<<<<
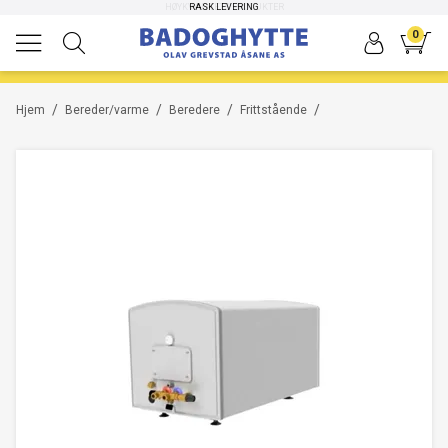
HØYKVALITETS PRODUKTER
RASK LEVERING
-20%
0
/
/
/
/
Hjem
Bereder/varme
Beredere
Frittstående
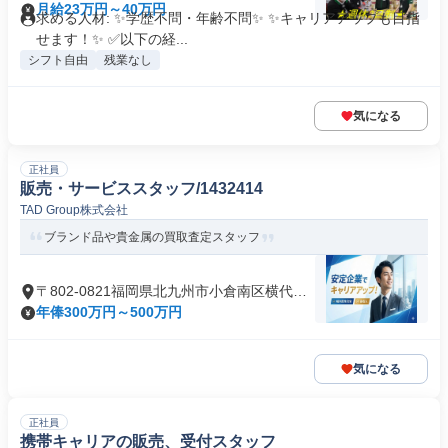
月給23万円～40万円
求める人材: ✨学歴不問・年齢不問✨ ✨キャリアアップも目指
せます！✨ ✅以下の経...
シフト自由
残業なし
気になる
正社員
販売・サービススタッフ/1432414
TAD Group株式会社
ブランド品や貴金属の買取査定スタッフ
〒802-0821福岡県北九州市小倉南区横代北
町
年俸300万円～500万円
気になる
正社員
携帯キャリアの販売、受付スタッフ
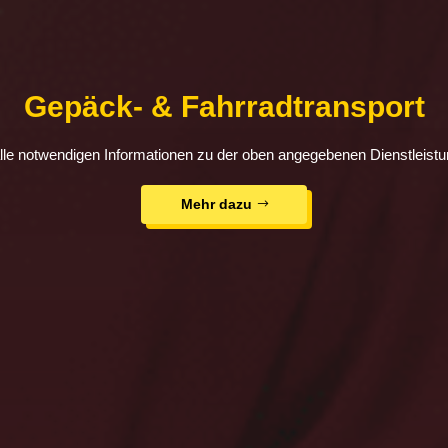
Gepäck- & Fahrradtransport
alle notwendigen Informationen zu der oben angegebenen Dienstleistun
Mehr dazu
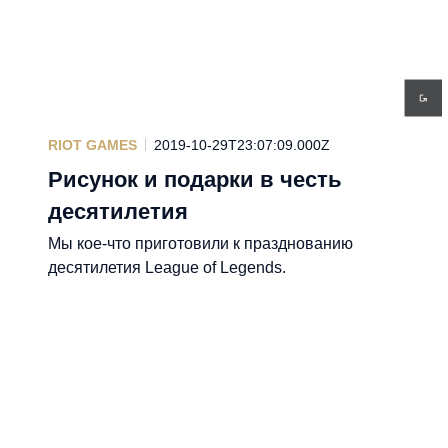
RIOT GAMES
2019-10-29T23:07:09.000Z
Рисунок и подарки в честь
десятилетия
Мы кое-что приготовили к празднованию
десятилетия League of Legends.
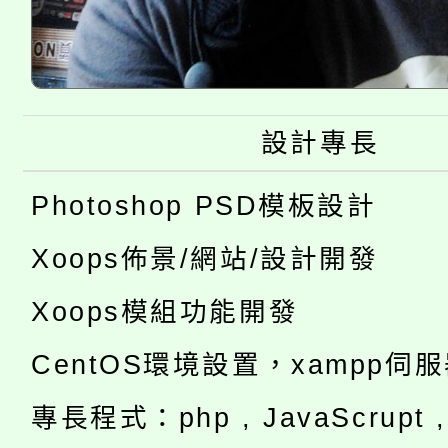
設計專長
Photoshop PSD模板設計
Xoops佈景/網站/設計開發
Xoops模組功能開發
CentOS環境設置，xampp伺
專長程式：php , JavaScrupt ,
>>>>
<<<<
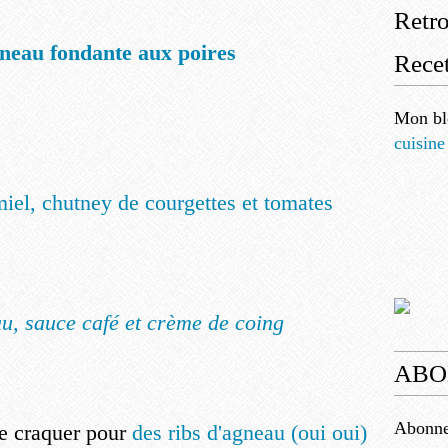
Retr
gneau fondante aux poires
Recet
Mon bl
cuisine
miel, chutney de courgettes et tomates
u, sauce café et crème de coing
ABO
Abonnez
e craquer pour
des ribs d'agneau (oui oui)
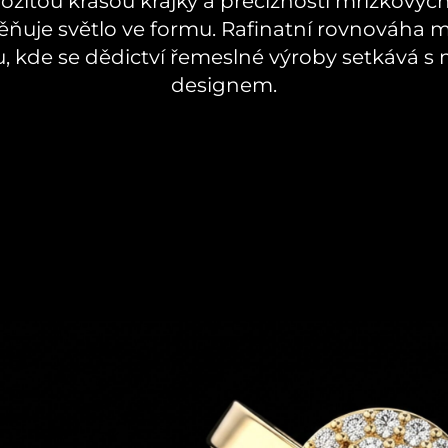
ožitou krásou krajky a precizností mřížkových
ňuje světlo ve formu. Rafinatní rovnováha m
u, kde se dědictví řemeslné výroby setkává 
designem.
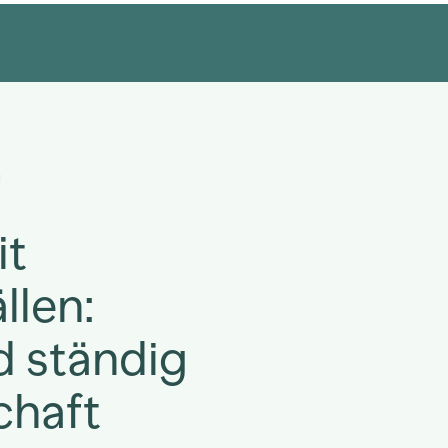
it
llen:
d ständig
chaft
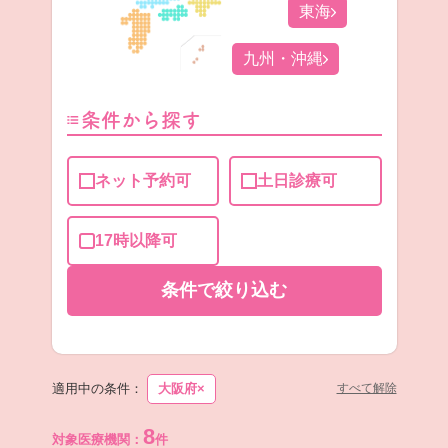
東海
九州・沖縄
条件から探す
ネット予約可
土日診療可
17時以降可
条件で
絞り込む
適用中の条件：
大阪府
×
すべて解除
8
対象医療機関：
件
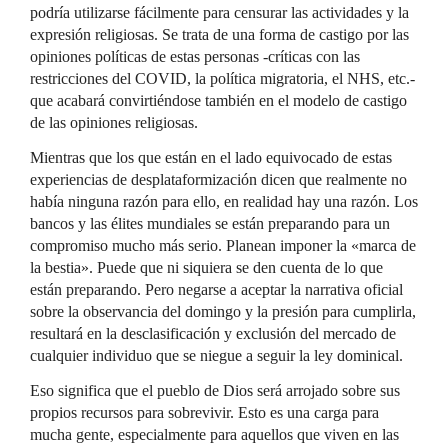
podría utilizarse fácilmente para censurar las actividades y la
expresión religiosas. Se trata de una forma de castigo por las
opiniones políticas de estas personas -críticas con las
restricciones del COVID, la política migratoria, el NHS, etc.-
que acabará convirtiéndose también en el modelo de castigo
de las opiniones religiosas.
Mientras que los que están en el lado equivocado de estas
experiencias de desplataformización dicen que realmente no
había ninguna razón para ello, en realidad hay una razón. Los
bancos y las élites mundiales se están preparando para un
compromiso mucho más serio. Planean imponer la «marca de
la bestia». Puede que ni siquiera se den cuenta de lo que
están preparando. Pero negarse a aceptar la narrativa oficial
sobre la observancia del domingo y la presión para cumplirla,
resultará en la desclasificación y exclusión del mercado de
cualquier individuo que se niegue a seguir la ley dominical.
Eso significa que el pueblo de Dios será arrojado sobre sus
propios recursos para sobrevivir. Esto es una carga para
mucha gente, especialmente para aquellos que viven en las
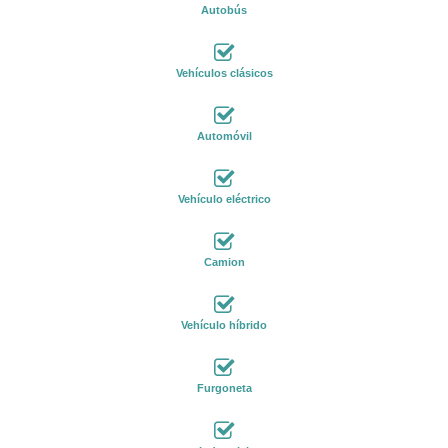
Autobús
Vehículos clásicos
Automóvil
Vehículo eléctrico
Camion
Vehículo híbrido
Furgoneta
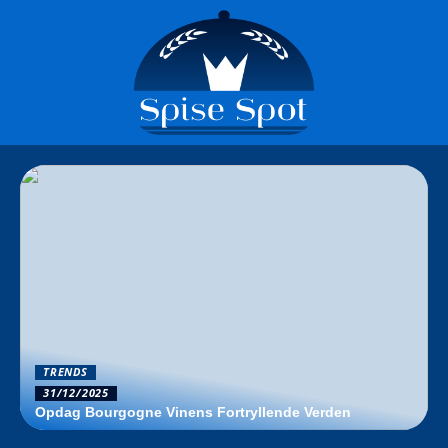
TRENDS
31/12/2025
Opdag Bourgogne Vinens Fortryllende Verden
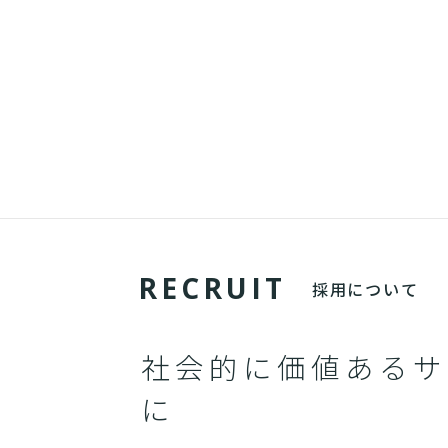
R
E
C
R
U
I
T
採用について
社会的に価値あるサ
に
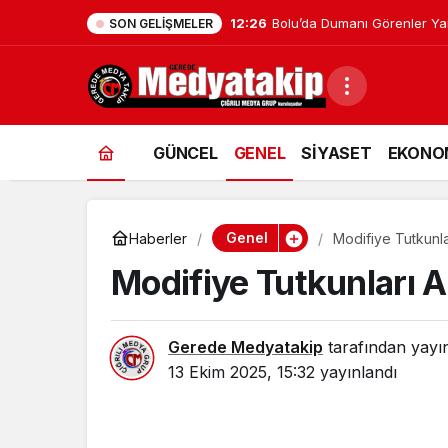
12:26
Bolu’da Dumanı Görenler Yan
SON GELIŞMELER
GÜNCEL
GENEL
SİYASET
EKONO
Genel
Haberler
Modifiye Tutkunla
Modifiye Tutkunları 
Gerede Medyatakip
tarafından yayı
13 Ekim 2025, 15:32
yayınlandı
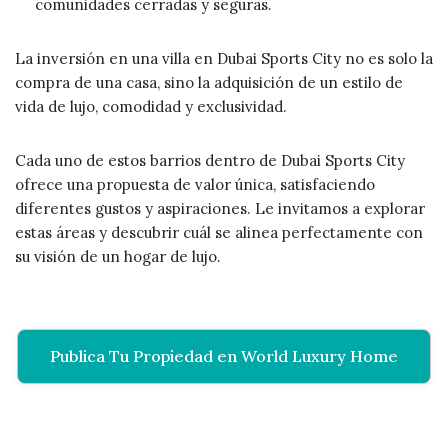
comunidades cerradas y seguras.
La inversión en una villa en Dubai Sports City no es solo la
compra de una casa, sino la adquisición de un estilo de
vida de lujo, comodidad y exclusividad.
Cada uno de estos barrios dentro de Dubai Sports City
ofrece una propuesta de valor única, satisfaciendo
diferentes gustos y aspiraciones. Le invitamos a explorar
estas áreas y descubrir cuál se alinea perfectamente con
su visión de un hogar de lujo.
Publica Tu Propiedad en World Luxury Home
>>>>
<<<<
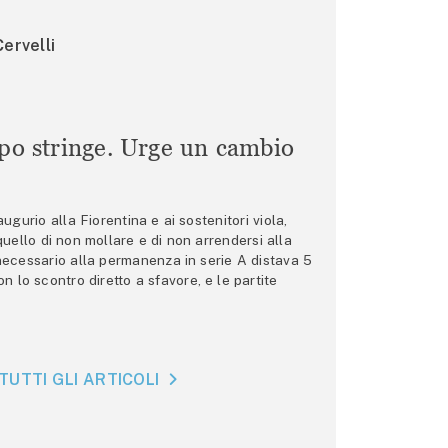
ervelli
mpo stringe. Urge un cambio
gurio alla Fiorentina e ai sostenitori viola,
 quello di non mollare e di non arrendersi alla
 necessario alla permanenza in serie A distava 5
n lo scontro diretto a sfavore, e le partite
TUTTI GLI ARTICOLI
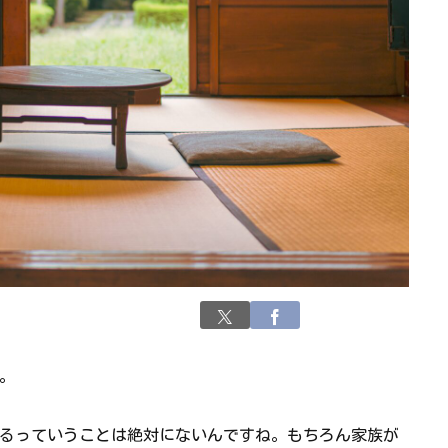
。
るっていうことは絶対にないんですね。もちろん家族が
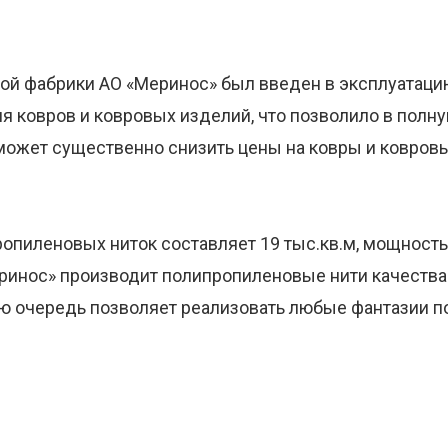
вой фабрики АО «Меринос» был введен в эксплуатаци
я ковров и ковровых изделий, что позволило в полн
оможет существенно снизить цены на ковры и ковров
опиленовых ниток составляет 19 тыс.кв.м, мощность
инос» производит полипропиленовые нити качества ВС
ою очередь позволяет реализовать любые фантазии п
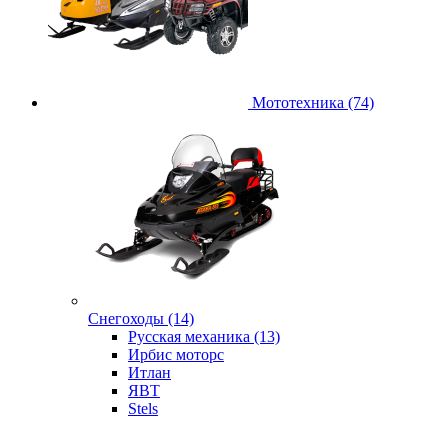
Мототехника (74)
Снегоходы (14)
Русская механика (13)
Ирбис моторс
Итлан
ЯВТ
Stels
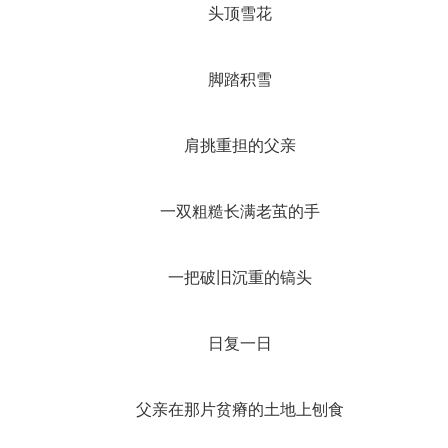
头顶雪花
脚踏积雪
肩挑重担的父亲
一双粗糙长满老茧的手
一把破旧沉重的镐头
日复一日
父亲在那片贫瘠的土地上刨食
>>>>
Your instructions
Take from the listing above each line containing "Sports".

Answer to this task
La inversión en una villa en Dubai Sports City no es solo la
Cada uno de estos barrios dentro de Dubai Sports City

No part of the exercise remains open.